In parallel, HD Hyundai Heavy is developing a commercially distinct product: floating nuclear power plants — SMRs installed on marine platforms that can be moored at coastal sites unable to support land-based nuclear infrastructure. The group targets first commercial deployment by 2030, with early interest from Southeast Asian utilities facing acute power deficits.
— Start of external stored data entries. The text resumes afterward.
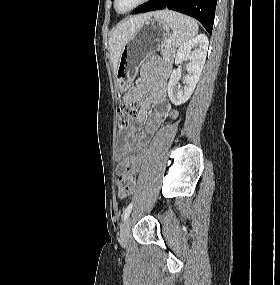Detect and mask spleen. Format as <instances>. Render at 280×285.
Listing matches in <instances>:
<instances>
[{
    "label": "spleen",
    "mask_w": 280,
    "mask_h": 285,
    "mask_svg": "<svg viewBox=\"0 0 280 285\" xmlns=\"http://www.w3.org/2000/svg\"><path fill=\"white\" fill-rule=\"evenodd\" d=\"M155 17L165 20L172 29L173 45L176 47L191 40L198 33L197 22L180 13L164 10L157 12Z\"/></svg>",
    "instance_id": "obj_1"
}]
</instances>
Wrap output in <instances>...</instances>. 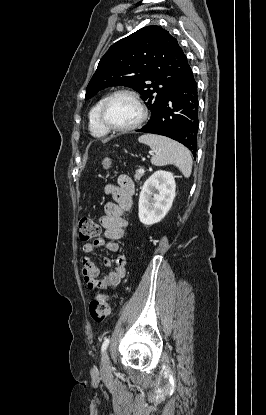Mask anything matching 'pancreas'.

This programme is an organic extension of the group's offshore engineering capabilities and could differentiate HD Hyundai Heavy from pure component suppliers in export-market negotiations.
Risk Matrix
| Risk | Assessment |
|---|---|
| MOU vs. contracts | The agreement sets out a framework; individual project procurement is subject to separate competitive bids |
| Regulatory approval | Each target country must independently certify reactor designs, which can extend timelines by several years |
| Financing | Export credit support from Korea, US, and Japan has not been disclosed; emerging-market buyers typically require 80–90% debt coverage |
| First-of-a-kind cost | SMR levelised cost of electricity is not yet competitive with conventional nuclear at commercial scale — convergence expected in the early 2030s after serial production |
| Competition | China's CNNC ACP-100 completed its first unit in June 2026 and may price aggressively in markets where geopolitical alignment favours Beijing |
KOSPI Exposure at a Glance
| Company | Ticker | SMR Angle | Key Metric |
|---|---|---|---|
| Doosan Enerbility | 034020.KS | Component mfg for NuScale, X-energy, TerraPower | ₩806.8B facility investment; capacity 12→20+ modules/yr |
| HD Hyundai Heavy Industries | 329180.KS | Natrium primary manufacturer; floating nuclear 2030 | Offshore engineering + nuclear diversification |
| SK Inc. | 034730.KS | USD 250M TerraPower stake (2nd-largest shareholder) | Holding company; SMR = minority portfolio item |
This article is journalistic analysis, not investment advice. LineVest News is not a registered investment adviser. Past performance of any referenced company's stock is not indicative of future results.